The Most Troubled ’American Idol’ Alums

Lyndsey Parker, in her music blog Reality Rocs, shares a sad but-not-unexpected post about American Idol alums and their post-AI problems: Idol Hands, The Devil’s Playthings: The Most Troubled AI Alums. While most AI fans worry about who will replace Simon and Ellen, many AI alums are worrying about their lives—or at least they should be. 

Parker highlights Fantasia Barino, the American Idol Season 3 winner who went on to sell millions of records and earn eight Grammy nominations. Barrino’s autobiography, Life Is Not a Fairytale tells how things went awry for the 26 year-old: surrounded by scandal, accused in divorce court papers of breaking up a marriage, and then hospitalized this past Monday for overdosing on medication.

As Parker explains: 

“Thankfully, Fantasia’s overdose was not life-threatening, but she’s still proof that the Idol fairytale doesn’t automatically lead to a happy ending. The Cinderella story behind the show is that once singers perform on what is arguably America’s biggest stage, they’re set for life. But for many Idol contestants, their troubles really begin once the show is over. Here in, chronological order, are the most troubled Idol alums, all of whom have sadly failed to capitalize on the early promise of their reality fame.” 

Parker then documents the tragedies associated with AI alums Nikki McKibbin, Corey Clark, Julia DeMato, Jessica Sierra, Paula Goodspeed, Chikezie Eze, and Jesse Langseth. If comments are any indication, then the nearly-1,000 responses to Parker’s blog surely indicates our often morbid fascination with the faults and failures of the rich and famous. 

What do we make of all this? Certainly, along with Parker, we could say, as she does at the conclusion of her post, “Let’s hope all of these talented people have brighter futures ahead of them.”

But perhaps more importantly we should ask ourselves, “What causes such personal tragedies and how could they be prevented?” When we couple Parker’s report with the frequent articles about how the lives of lottery winners fall apart, we should begin to come to the same conclusion that Asaph made in Psalm 73.

Asaph, like a lot of us, was initially jealous and even perturbed (at God) when he observed the lifestyles of the rich and famous. He was baffled by the apparent prosperity of those who lived for the things of this world.

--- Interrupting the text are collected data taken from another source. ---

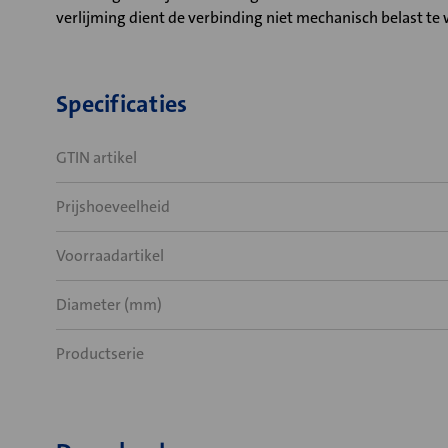
verlijming dient de verbinding niet mechanisch belast te w
Specificaties
GTIN artikel
Prijshoeveelheid
Voorraadartikel
Diameter (mm)
Productserie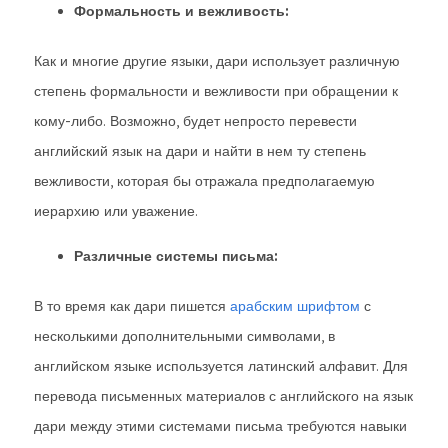
Формальность и вежливость:
Как и многие другие языки, дари использует различную
степень формальности и вежливости при обращении к
кому-либо. Возможно, будет непросто перевести
английский язык на дари и найти в нем ту степень
вежливости, которая бы отражала предполагаемую
иерархию или уважение.
Различные системы письма:
В то время как дари пишется
арабским шрифтом
с
несколькими дополнительными символами, в
английском языке используется латинский алфавит. Для
перевода письменных материалов с английского на язык
дари между этими системами письма требуются навыки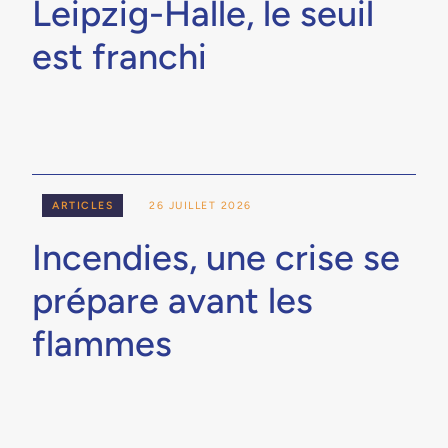
Leipzig-Halle, le seuil
est franchi
ARTICLES
26 JUILLET 2026
Incendies, une crise se
prépare avant les
flammes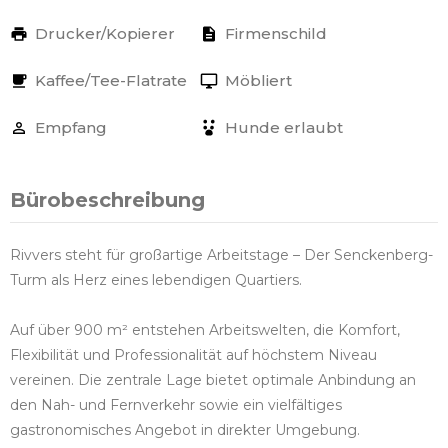
Drucker/Kopierer
Firmenschild
Kaffee/Tee-Flatrate
Möbliert
Empfang
Hunde erlaubt
Bürobeschreibung
Rivvers steht für großartige Arbeitstage – Der Senckenberg-
Turm als Herz eines lebendigen Quartiers.
Auf über 900 m² entstehen Arbeitswelten, die Komfort,
Flexibilität und Professionalität auf höchstem Niveau
vereinen. Die zentrale Lage bietet optimale Anbindung an
den Nah- und Fernverkehr sowie ein vielfältiges
gastronomisches Angebot in direkter Umgebung.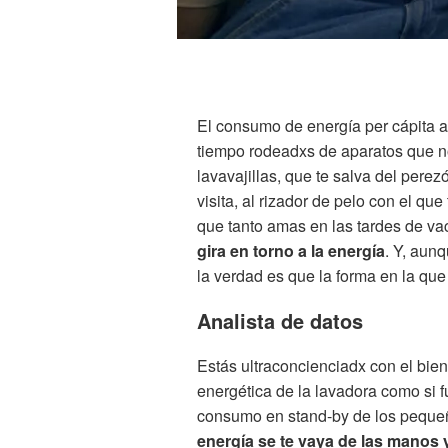
El consumo de energía per cápita
tiempo rodeadxs de aparatos que no
lavavajillas, que te salva del perez
visita, al rizador de pelo con el q
que tanto amas en las tardes de vac
gira en torno a la energía
. Y, aun
la verdad es que la forma en la que
Analista de datos
Estás ultraconcienciadx con el bien
energética de la lavadora como si f
consumo en stand-by de los peque
energía se te vaya de las manos 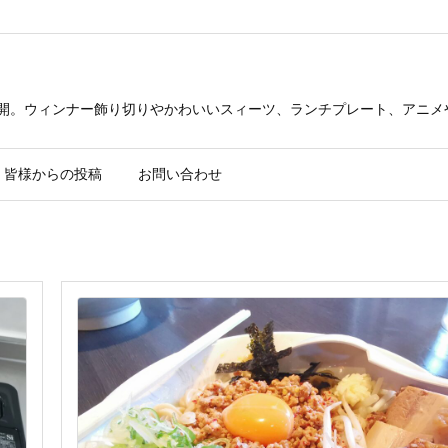
公開。ウィンナー飾り切りやかわいいスィーツ、ランチプレート、アニメ
皆様からの投稿
お問い合わせ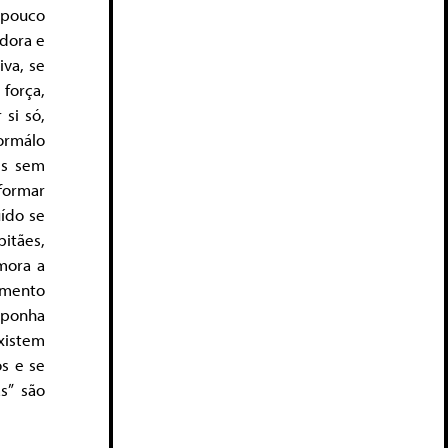
 pouco
adora e
iva, se
 força,
si só,
ormálo
es sem
 formar
uído se
itães,
mora a
emento
 ponha
existem
os e se
s” são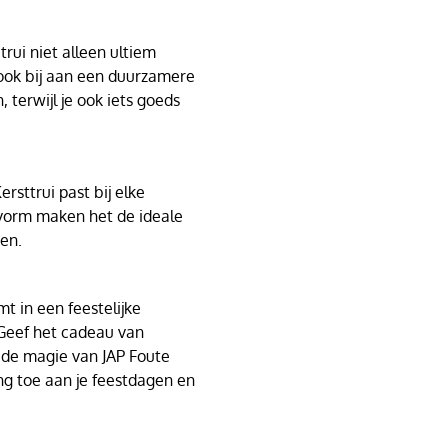
rui niet alleen ultiem
 ook bij aan een duurzamere
, terwijl je ook iets goeds
rsttrui past bij elke
svorm maken het de ideale
den.
t in een feestelijke
Geef het cadeau van
f de magie van JAP Foute
ng toe aan je feestdagen en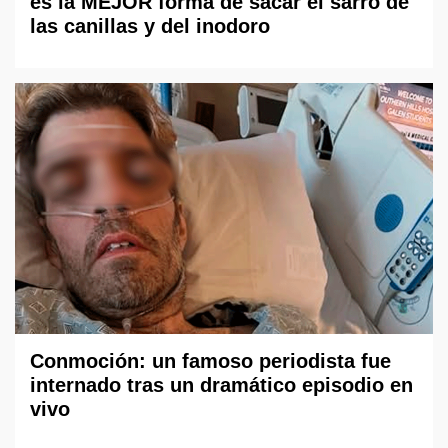
es la MEJOR forma de sacar el sarro de
las canillas y del inodoro
Conmoción: un famoso periodista fue
internado tras un dramático episodio en
vivo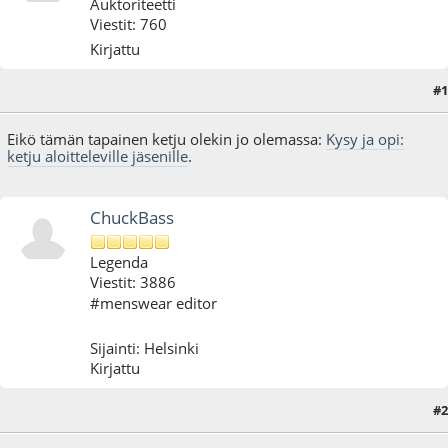
Auktoriteetti
Viestit: 760
Kirjattu
#1
04.08.10 - klo:21:12
Eikö tämän tapainen ketju olekin jo olemassa:
Kysy ja opi:
ketju aloitteleville jäsenille
.
ChuckBass
Legenda
Viestit: 3886
#menswear editor
Sijainti: Helsinki
Kirjattu
#2
04.08.10 - klo:21:14
Viimeisin muokkaus
: 04.08.10 - klo:21:16 käyttäjältä ChuckBass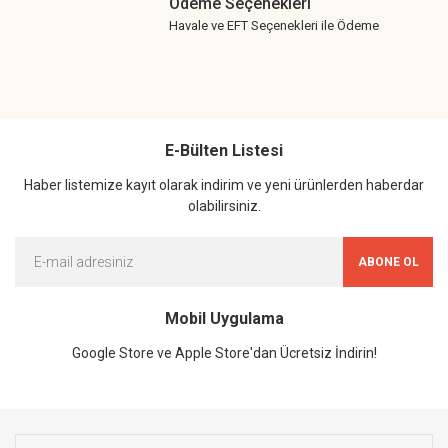
Ödeme Seçenekleri
Havale ve EFT Seçenekleri ile Ödeme
E-Bülten Listesi
Haber listemize kayıt olarak indirim ve yeni ürünlerden haberdar
olabilirsiniz.
ABONE OL
Mobil Uygulama
Google Store ve Apple Store'dan Ücretsiz İndirin!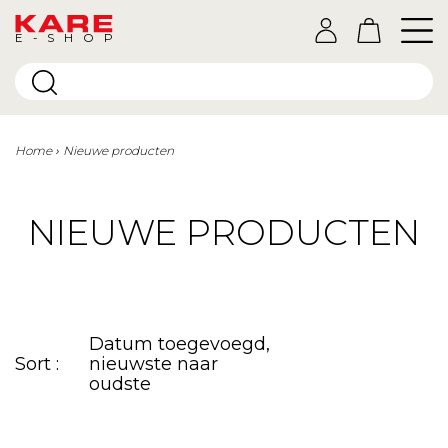
E-SHOP
Home
Nieuwe producten
NIEUWE PRODUCTEN
Datum toegevoegd,
Sort :
nieuwste naar
oudste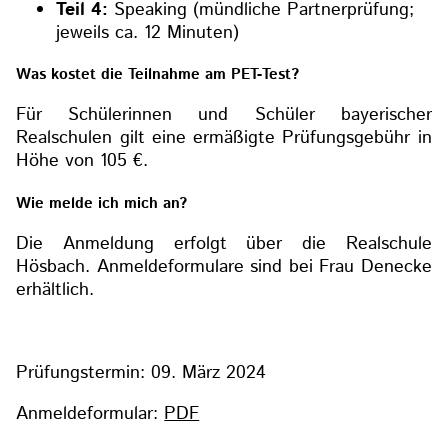
Teil 4:
Speaking (mündliche Partnerprüfung;
jeweils ca. 12 Minuten)
Was kostet die Teilnahme am PET-Test?
Für Schülerinnen und Schüler bayerischer
Realschulen gilt eine ermäßigte Prüfungsgebühr in
Höhe von 105 €.
Wie melde ich mich an?
Die Anmeldung erfolgt über die Realschule
Hösbach. Anmeldeformulare sind bei Frau Denecke
erhältlich.
Prüfungstermin: 09. März 2024
Anmeldeformular:
PDF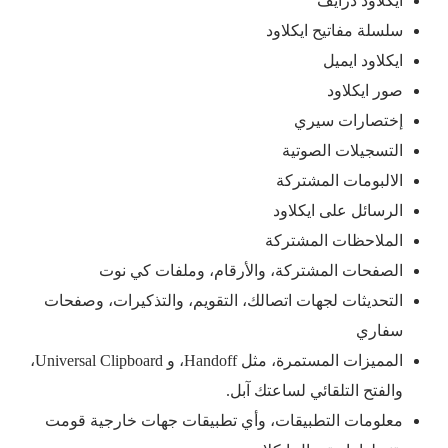
ايكلاود درايف
سلسلة مفاتيح ايكلاود
ايكلاود ايميل
صور ايكلاود
إختصارات سيري
التسجيلات الصوتية
الالبومات المشتركة
الرسائل على ايكلاود
الملاحظات المشتركة
الصفحات المشتركة، والأرقام، وملفات كي نوت
التحديثات لجهات اتصالك، التقويم، والتذكيرات، وصفحات
سفاري
المميزات المستمرة، مثل Handoff، و Universal Clipboard،
والفتح التلقائي لساعتك آبل.
معلومات التطبيقات، وأي تطبيقات جهات خارجية قومت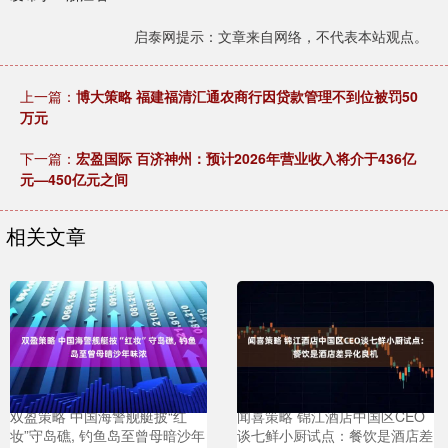
启泰网提示：文章来自网络，不代表本站观点。
上一篇：
博大策略 福建福清汇通农商行因贷款管理不到位被罚50
万元
下一篇：
宏盈国际 百济神州：预计2026年营业收入将介于436亿
元—450亿元之间
相关文章
双盈策略 中国海警舰艇披“红
闻喜策略 锦江酒店中国区CEO
妆”守岛礁, 钓鱼岛至曾母暗沙年
谈七鲜小厨试点：餐饮是酒店差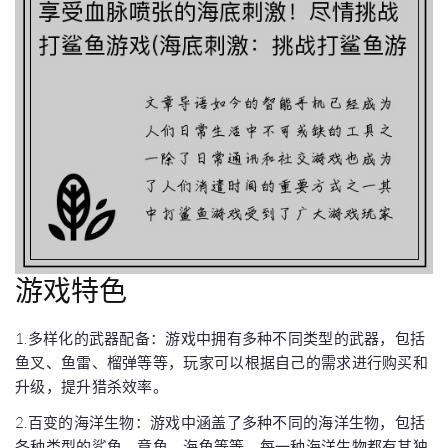
游戏特色
1.多样化的武器配备：游戏中拥有多种不同类型的武器，包括
鱼叉、鱼雷、榴弹等等，玩家可以根据自己的需求进行购买和
升级，提升猎杀效率。
2.百变的海洋生物：游戏中涵盖了多种不同的海洋生物，包括
各种类型的鲨鱼、章鱼、海龟等等，每一种海洋生物都有其独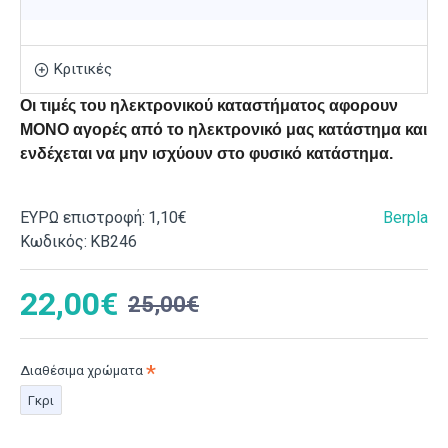
Κριτικές
Οι τιμές του ηλεκτρονικού καταστήματος αφορουν
ΜΟΝΟ αγορές από το ηλεκτρονικό μας κατάστημα και
ενδέχεται να μην ισχύουν στο φυσικό κατάστημα.
ΕΥΡΩ επιστροφή:
1,10€
Berpla
Κωδικός:
ΚΒ246
22,00€
25,00€
Διαθέσιμα χρώματα
Γκρι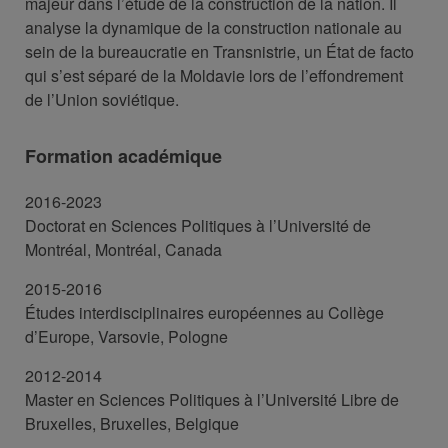
majeur dans l’étude de la construction de la nation. Il
analyse la dynamique de la construction nationale au
sein de la bureaucratie en Transnistrie, un État de facto
qui s’est séparé de la Moldavie lors de l’effondrement
de l’Union soviétique.
Formation académique
2016-2023
Doctorat en Sciences Politiques à l’Université de
Montréal, Montréal, Canada
2015-2016
Études interdisciplinaires européennes au Collège
d’Europe, Varsovie, Pologne
2012-2014
Master en Sciences Politiques à l’Université Libre de
Bruxelles, Bruxelles, Belgique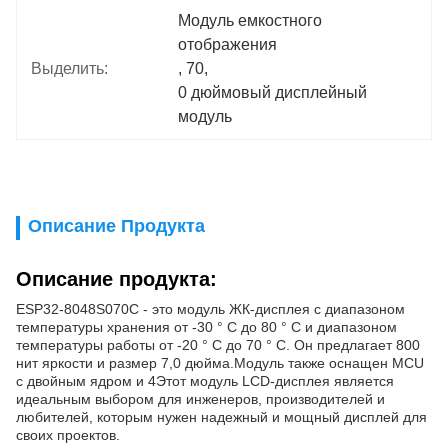
Модуль емкостного 
отображения
Выделить:
, 
70
, 
0 дюймовый дисплейный 
модуль
Описание Продукта
Описание продукта:
ESP32-8048S070C - это модуль ЖК-дисплея с диапазоном
температуры хранения от -30 ° C до 80 ° C и диапазоном
температуры работы от -20 ° C до 70 ° C. Он предлагает 800
нит яркости и размер 7,0 дюйма.Модуль также оснащен MCU
с двойным ядром и 4Этот модуль LCD-дисплея является
идеальным выбором для инженеров, производителей и
любителей, которым нужен надежный и мощный дисплей для
своих проектов.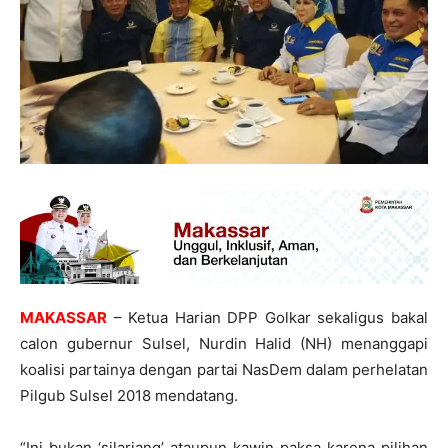
MAKASSAR
– Ketua Harian DPP Golkar sekaligus bakal
calon gubernur Sulsel, Nurdin Halid (NH) menanggapi
koalisi partainya dengan partai NasDem dalam perhelatan
Pilgub Sulsel 2018 mendatang.
“Ini bukan ‘silariang’ ataupun kawin paksa karena pilihan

Baffled…until he entered the sanctuary of God. Until he stopped looking at life with eyeballs only, and started looking at life with spiritual eyes, with 20/20 eternal vision. Then he came to understand that fame and fortune are fleeting and superficial.

Then Asaph, like each of us, was forced to ask life’s ultimate question. “Where do I find real life, meaningful life, abundant life?”

Asaph’s answer is classic. “Whom have I in heaven but you? And earth has nothing I desire besides you” (Psalm 73:25).

Perhaps we should view the AI alums’ fairytale as a cautionary tale. Cautioning us not to place our hope, our trust, in fame and fortune, but instead in Christ. Perhaps our conclusion should be the same as Asaph’s. “But as for me, it is good to be near God. I have made the Sovereign Lord my refuge” (Psalm 73:28).